Pria itu terududuk di ruang tunggu ruang operasi, sampai akhirnya seseorang menyapanya.

"Zio sedang apa kamu di sini?" tanya seorang gadis yang kini sudah duduk di kursi dorong.

"Asya, kamu selamat?" Zio berkata dengan wajah penuh dengan kebahagiaan. Dengan segera Zio menghampiri Asya dan memeluk gadis itu.

"Kamu kenapa?" Asya terkekeh saat Zio memeluknya.

"Aku takut terjadi sesuatu hal kepadamu, kamu baik-baik saja kan?" tanya Zio sambil melepaskan pelukkannya.

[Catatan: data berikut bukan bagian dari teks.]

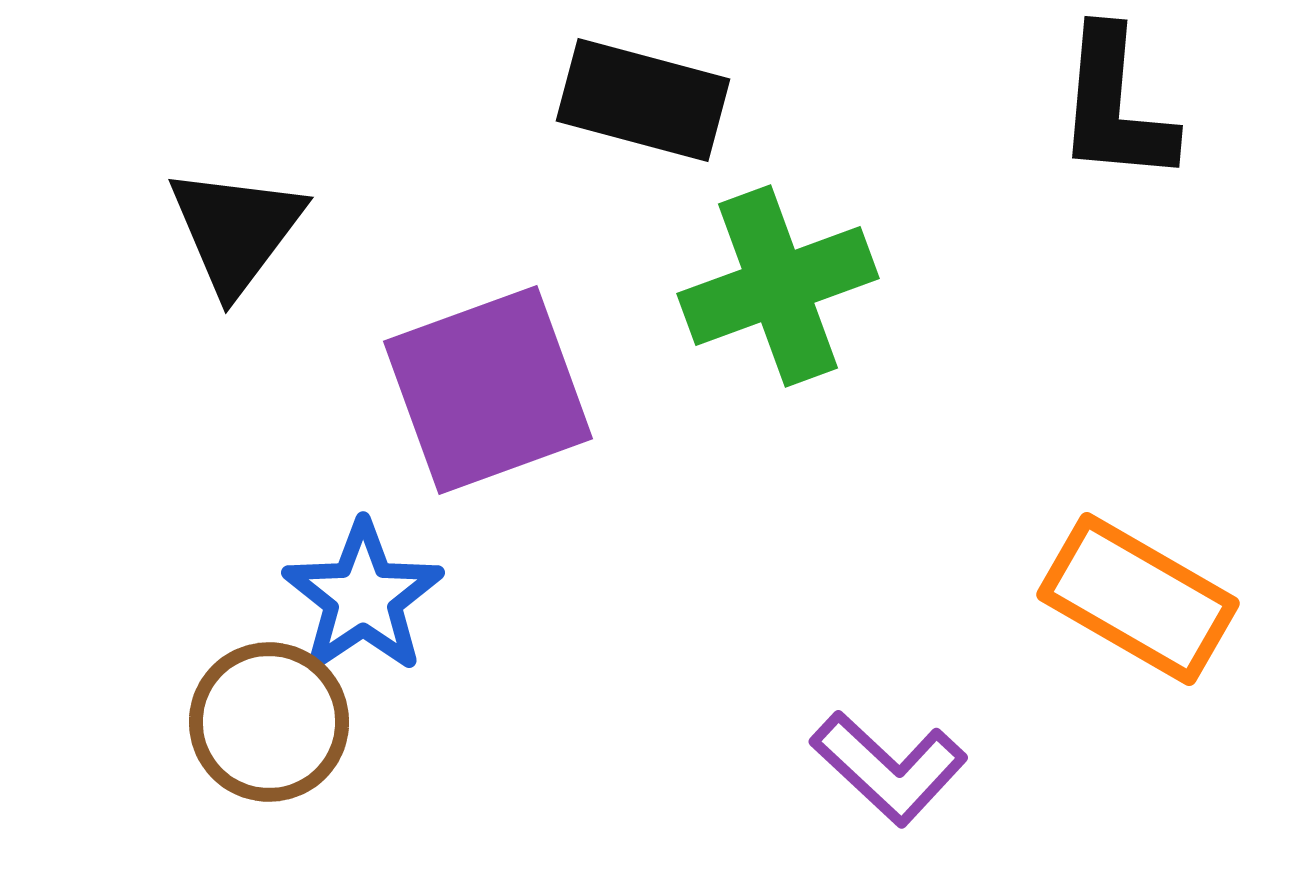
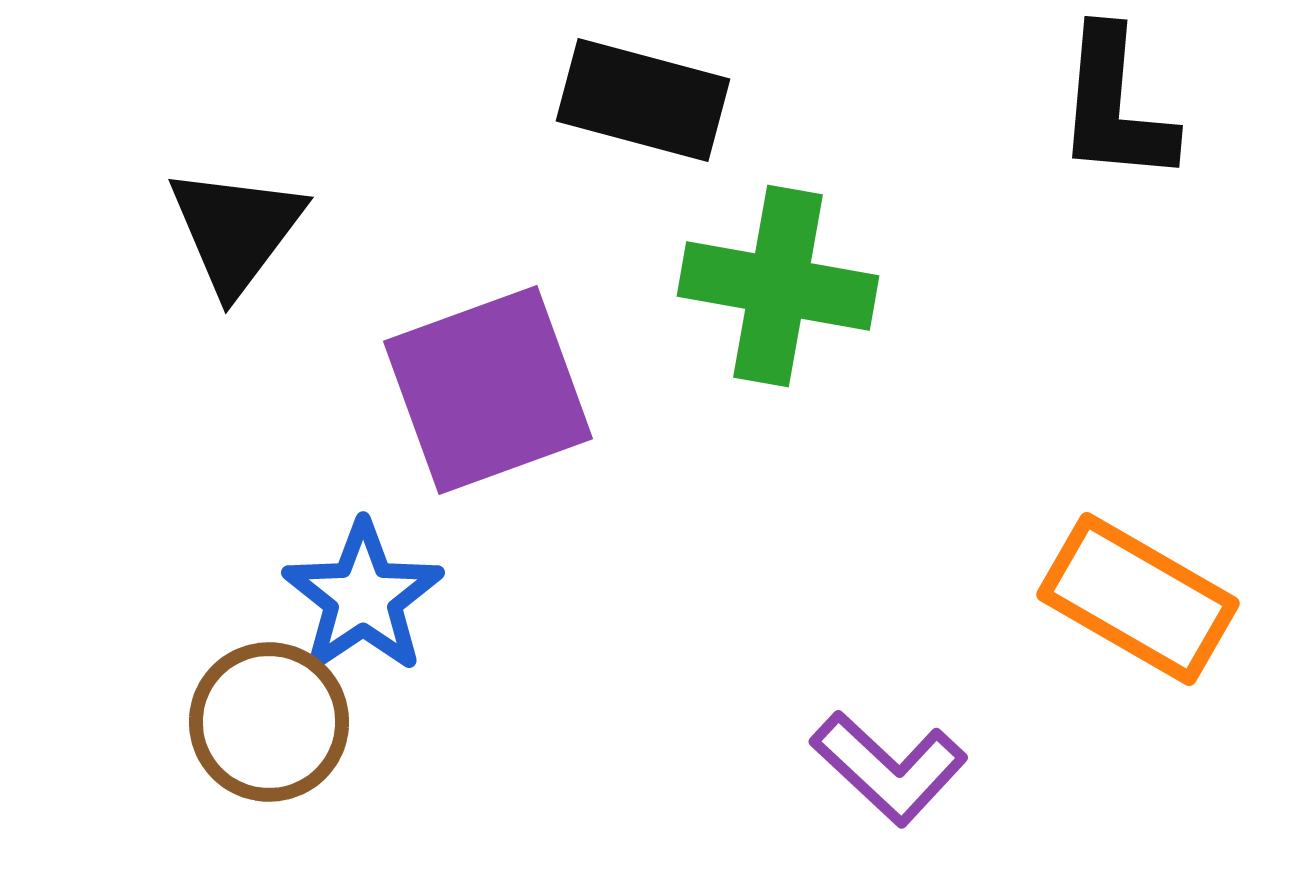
green cross: rotated 30 degrees clockwise
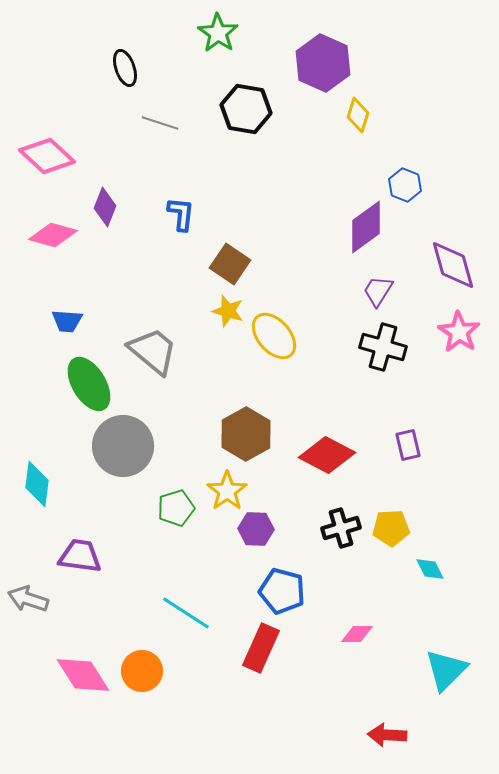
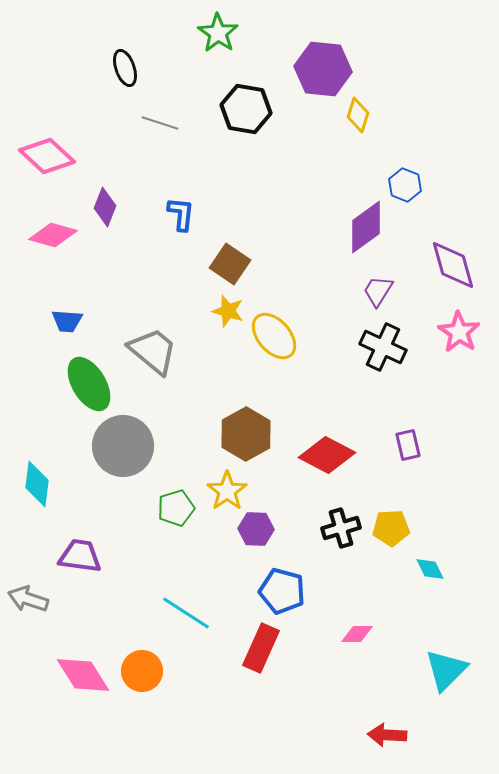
purple hexagon at (323, 63): moved 6 px down; rotated 18 degrees counterclockwise
black cross at (383, 347): rotated 9 degrees clockwise
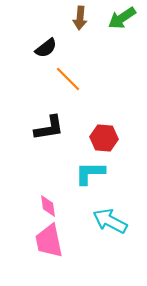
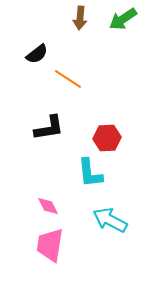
green arrow: moved 1 px right, 1 px down
black semicircle: moved 9 px left, 6 px down
orange line: rotated 12 degrees counterclockwise
red hexagon: moved 3 px right; rotated 8 degrees counterclockwise
cyan L-shape: rotated 96 degrees counterclockwise
pink diamond: rotated 20 degrees counterclockwise
cyan arrow: moved 1 px up
pink trapezoid: moved 1 px right, 4 px down; rotated 21 degrees clockwise
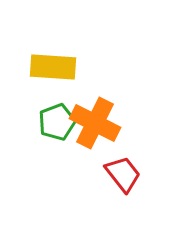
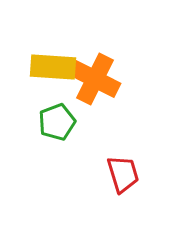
orange cross: moved 44 px up
red trapezoid: rotated 21 degrees clockwise
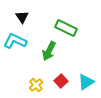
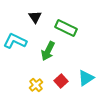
black triangle: moved 13 px right
green arrow: moved 1 px left
cyan triangle: moved 4 px up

Dan menatap Asya dengan senyuman jahilnya.

"Terima kasih, ya sudah mengkhawatirkan aku, Zio." Asya tersenyum manis, merasa senang melihat Zio seperti itu.

"Aku sangat cemas Asya. Apalagi tadi Suster mengatakan bahwa kepalamu pecah, darahku seolah berhenti mengalir saat itu," ucap Zio.

"Siapa yang mengatakan kepalaku pecah? Aku baik-baik aja," kata Asya perlahan.

"Suster yang mengatakannya, katanya yang di dalam itu kamu Sya, jadi bagaimana aku tidak cemas coba?" Zio menorehkan senyumnya. Dia bisa tersenyum dengan manis karena dia merasa begitu lega Asya ternyata baik-baik saja.

"Aku baik-baik saja, tetapi kakiku," lirih Asya dengan wajah sedihnya.

"Patah?" Zio mengerutkan dahinya.

"Hu um, sakit ," lirih Asya.

"Dokter tadi bilang apa?" Zio kembali cemas.

"Aku tidak bisa balap lagi untuk beberapa waktu," kata Asya dengan senyuman sedihnya.

"Kamu tidak perlu balapan lagi, kalau perlu kamu pensiun saja," sahut Zio.

"Ah separah itu, aku pasti bisa sembuh lagi ko, tenang saja ya," kata Asya dengan senyuman manisnya.

"Iya kamu harus bisa sembuh, karena kalau kamu tidak sembuh kamu akan sulit mendapatkan jodoh, dengan kakimu yang seperti ini." Zio terkekeh. Pria itu mengejek dengan tujuan agar Asya bersemangat kembali, dan tidak menyerah.

"Kalau aku tidak sembuh, dan sulit untuk mendapatkan jodoh, maka kamu yang bertugas untuk menikahiku," kekeh Asya.

"Ah itu sebuah hukuman berat." Zio menggelengkan kepalanya.

"Itu harus Zio," sekali lagian Asya terkekeh.

"Tidak, aku tidak mau." Zio kembali tertawa.

"Pokoknya aku tidak mau tahu." Asya memanyunkan mulutnya.

"Tenang saja masih ada Tito." Zio kembali tersenyum dengan ejekannya.

Saat mereka sedang tertawa tiba-tiba saja seseorang berdehem.

"Ehemm."

Suara itu sontak membuat Asya dan Zio merasa sangat terkejut. Kedua manusia itu kini serempak melihat kearah suara. Zio dan Asya saling bertatapan merasa tidak senang dengan kedatangan orang tersebut.